(Dataset content Opens)
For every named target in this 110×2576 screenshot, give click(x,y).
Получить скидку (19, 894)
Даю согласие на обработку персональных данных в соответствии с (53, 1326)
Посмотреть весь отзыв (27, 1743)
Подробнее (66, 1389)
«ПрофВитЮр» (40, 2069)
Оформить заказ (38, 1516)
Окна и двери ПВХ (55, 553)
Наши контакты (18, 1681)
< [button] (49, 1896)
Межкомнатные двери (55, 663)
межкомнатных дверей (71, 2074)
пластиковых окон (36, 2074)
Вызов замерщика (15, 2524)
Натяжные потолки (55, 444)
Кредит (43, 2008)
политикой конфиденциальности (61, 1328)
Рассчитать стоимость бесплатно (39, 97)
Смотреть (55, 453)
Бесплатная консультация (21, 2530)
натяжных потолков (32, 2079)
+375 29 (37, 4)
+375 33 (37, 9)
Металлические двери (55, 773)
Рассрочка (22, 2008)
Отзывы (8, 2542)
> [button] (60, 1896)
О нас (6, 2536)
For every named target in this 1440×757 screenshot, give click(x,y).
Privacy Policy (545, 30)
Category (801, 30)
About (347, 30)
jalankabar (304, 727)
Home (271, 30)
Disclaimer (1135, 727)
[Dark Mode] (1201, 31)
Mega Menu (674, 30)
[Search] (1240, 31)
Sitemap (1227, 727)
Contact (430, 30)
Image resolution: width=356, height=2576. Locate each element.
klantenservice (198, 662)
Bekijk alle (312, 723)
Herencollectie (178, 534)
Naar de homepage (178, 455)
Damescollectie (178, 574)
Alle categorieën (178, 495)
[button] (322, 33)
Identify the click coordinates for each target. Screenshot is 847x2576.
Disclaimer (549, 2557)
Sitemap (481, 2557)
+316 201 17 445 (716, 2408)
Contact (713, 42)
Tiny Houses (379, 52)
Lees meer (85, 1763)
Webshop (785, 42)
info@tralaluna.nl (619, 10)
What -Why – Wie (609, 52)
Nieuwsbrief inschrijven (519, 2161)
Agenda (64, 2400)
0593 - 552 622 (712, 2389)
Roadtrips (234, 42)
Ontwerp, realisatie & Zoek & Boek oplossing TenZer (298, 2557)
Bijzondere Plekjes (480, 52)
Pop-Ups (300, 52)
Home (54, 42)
(Dataset content Closes)
[Exercise objective]: Write the entries out a second time. Match them exactly.

[Written response]:
For every named target in this 110×2576 screenshot, give click(x,y).
Получить скидку (19, 894)
Даю согласие на обработку персональных данных в соответствии с (53, 1326)
Посмотреть весь отзыв (27, 1743)
Подробнее (66, 1389)
«ПрофВитЮр» (40, 2069)
Оформить заказ (38, 1516)
Окна и двери ПВХ (55, 553)
Наши контакты (18, 1681)
< [button] (49, 1896)
Межкомнатные двери (55, 663)
межкомнатных дверей (71, 2074)
пластиковых окон (36, 2074)
Вызов замерщика (15, 2524)
Натяжные потолки (55, 444)
Кредит (43, 2008)
политикой конфиденциальности (61, 1328)
Рассчитать стоимость бесплатно (39, 97)
Смотреть (55, 453)
Бесплатная консультация (21, 2530)
натяжных потолков (32, 2079)
+375 29 (37, 4)
+375 33 (37, 9)
Металлические двери (55, 773)
Рассрочка (22, 2008)
Отзывы (8, 2542)
> [button] (60, 1896)
О нас (6, 2536)
For every named target in this 1440×757 screenshot, give click(x,y).
Privacy Policy (545, 30)
Category (801, 30)
About (347, 30)
jalankabar (304, 727)
Home (271, 30)
Disclaimer (1135, 727)
[Dark Mode] (1201, 31)
Mega Menu (674, 30)
[Search] (1240, 31)
Sitemap (1227, 727)
Contact (430, 30)
Image resolution: width=356, height=2576. Locate each element.
klantenservice (198, 662)
Bekijk alle (312, 723)
Herencollectie (178, 534)
Naar de homepage (178, 455)
Damescollectie (178, 574)
Alle categorieën (178, 495)
[button] (322, 33)
Identify the click coordinates for each target. Screenshot is 847x2576.
Disclaimer (549, 2557)
Sitemap (481, 2557)
+316 201 17 445 (716, 2408)
Contact (713, 42)
Tiny Houses (379, 52)
Lees meer (85, 1763)
Webshop (785, 42)
info@tralaluna.nl (619, 10)
What -Why – Wie (609, 52)
Nieuwsbrief inschrijven (519, 2161)
Agenda (64, 2400)
0593 - 552 622 (712, 2389)
Roadtrips (234, 42)
Ontwerp, realisatie & Zoek & Boek oplossing TenZer (298, 2557)
Bijzondere Plekjes (480, 52)
Pop-Ups (300, 52)
Home (54, 42)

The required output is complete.